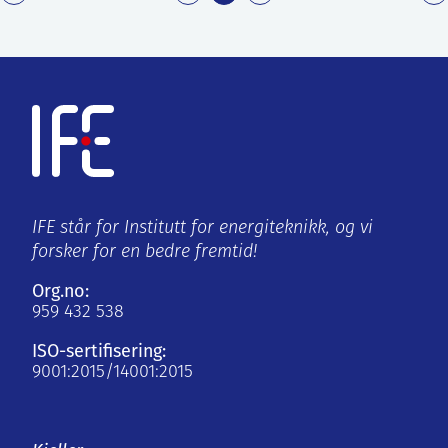
IFE står for Institutt for energiteknikk, og vi
forsker for en bedre fremtid!
Org.no:
959 432 538
ISO-sertifisering:
9001:2015/14001:2015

+ + + + + + +

Problem to work on -> Set down the entries above again exactly, minus any image.

Expected answer ->
IFE står for Institutt for energiteknikk, og vi
forsker for en bedre fremtid!
Org.no:
959 432 538
ISO-sertifisering:
9001:2015/14001:2015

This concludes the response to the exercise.